Continuous variables

The variables in (b), above, can be measured. These are examples of continuous variables. A continuous variable does not possess the gaps or interruptions characteristic of a discrete variable. A continuous variable can assume any value within a specific relevant interval of values assumed by the variable. Notice that age is continuous since an individual does not age in discrete jumps. Weight can be measured as 35.5, 35.8 kg etc so, it is a continuous variable.

Categorical variables

A variable is called categorical when the measurement scale is a set of categories. For example, marital status, with categories (single, married, widowed), is categorical. Whether employed (yes, no), religious affiliation (Protestant, Catholic, Jewish, Muslim, others, none), colours etc. Categorical variables are often called qualitative. It can be seen that categorical variables can neither be measured nor counted.

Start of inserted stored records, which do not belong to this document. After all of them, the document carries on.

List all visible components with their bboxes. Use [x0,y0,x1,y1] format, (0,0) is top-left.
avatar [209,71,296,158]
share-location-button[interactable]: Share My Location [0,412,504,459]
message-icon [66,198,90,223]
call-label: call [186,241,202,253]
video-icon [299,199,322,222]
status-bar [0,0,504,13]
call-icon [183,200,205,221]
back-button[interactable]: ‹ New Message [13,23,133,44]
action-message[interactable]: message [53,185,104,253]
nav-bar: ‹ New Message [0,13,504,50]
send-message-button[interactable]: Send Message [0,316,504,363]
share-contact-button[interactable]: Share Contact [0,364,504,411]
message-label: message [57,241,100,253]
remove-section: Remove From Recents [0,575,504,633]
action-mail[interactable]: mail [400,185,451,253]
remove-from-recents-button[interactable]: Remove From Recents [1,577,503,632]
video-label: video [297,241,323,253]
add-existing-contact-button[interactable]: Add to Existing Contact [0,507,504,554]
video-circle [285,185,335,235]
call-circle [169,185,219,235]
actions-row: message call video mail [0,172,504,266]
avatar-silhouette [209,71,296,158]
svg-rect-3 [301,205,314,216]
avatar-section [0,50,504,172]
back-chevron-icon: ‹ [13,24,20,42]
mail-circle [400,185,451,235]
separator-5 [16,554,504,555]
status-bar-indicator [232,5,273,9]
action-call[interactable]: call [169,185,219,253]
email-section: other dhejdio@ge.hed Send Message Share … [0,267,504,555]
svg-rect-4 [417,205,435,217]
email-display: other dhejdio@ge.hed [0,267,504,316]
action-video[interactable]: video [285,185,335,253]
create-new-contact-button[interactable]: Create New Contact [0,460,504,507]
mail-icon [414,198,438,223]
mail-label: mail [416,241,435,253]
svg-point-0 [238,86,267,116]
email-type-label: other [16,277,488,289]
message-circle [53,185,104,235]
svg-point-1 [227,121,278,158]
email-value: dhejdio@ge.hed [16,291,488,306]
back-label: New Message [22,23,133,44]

Levels of measurement and measurement scales

Variables can further be classified according to the following four levels of measurement: nominal, ordinal, interval and ratio.

Nominal scale: This scale of measure applies to qualitative variables only. On the nominal scale, no order is required. For example, gender is nominal, blood group is nominal, and marital status is also nominal. We cannot perform arithmetic operations on data measured on the nominal scale.

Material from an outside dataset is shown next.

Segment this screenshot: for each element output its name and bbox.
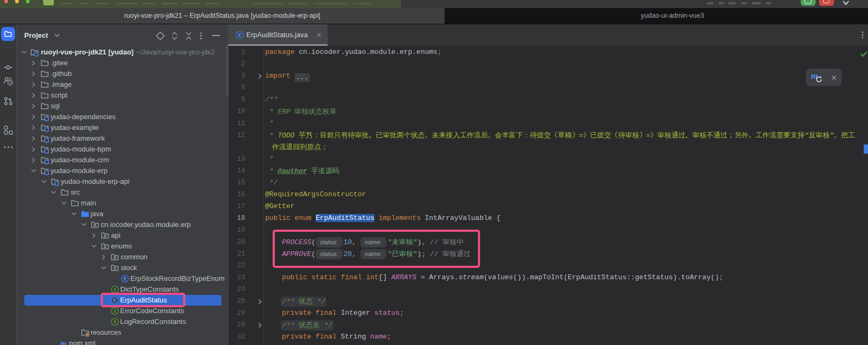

Ordinal scale: This scale also applies to qualitative data. On the ordinal scale, order is necessary. This means that one category is lower than the next one or vice versa. For example, Grades are ordinal, as excellent is higher than very good, which in turn is higher than good, and so on. It should be noted that, in the ordinal scale, differences between category values have no meaning.

Interval scale: This scale of measurement applies to quantitative data only. In this scale, the zero point does not indicate a total absence of the quantity being measured. An example of such a scale is temperature on the Celsius or Fahrenheit scale. Suppose the minimum temperatures of 3 cities, A, B and C, on a particular day were 00C, 200C and 100C, respectively. It is clear that we can find the differences between these temperatures. For example, city B is 200C hotter than city A. However, we cannot say that city A has no temperature. Moreover, we cannot say that city B is twice as hot as city C, just because city B is 200C and city C is 100C. The reason is that, in the interval scale, the ratio between two numbers is not meaningful.

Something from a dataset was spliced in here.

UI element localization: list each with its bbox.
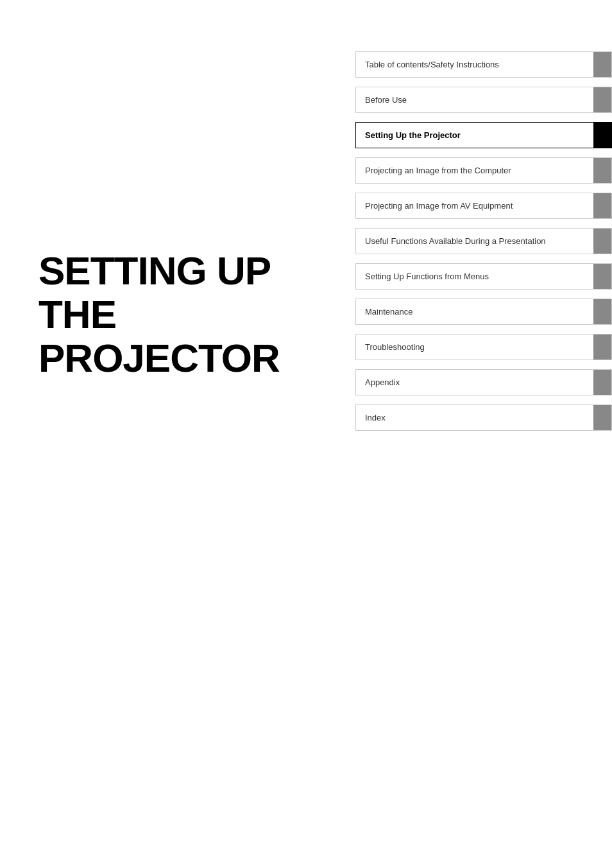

Ratio scale: This scale of measurement also applies to quantitative data only and has all the properties of the interval scale. In addition to these properties, the ratio scale has a meaningful zero starting point and a meaningful ratio between 2 numbers. An example of variables measured on the ratio scale, is weight. A weighing scale that reads 0 kg gives an indication that there is absolutely no weight on it. So the zero starting point is meaningful. If Ram weighs 40 kg and Laxman weighs 20 kg, then Ram weighs twice as Laxman. Another example of a variable measured on the ratio scale is temperature measured on the Kelvin scale. This has a true zero point.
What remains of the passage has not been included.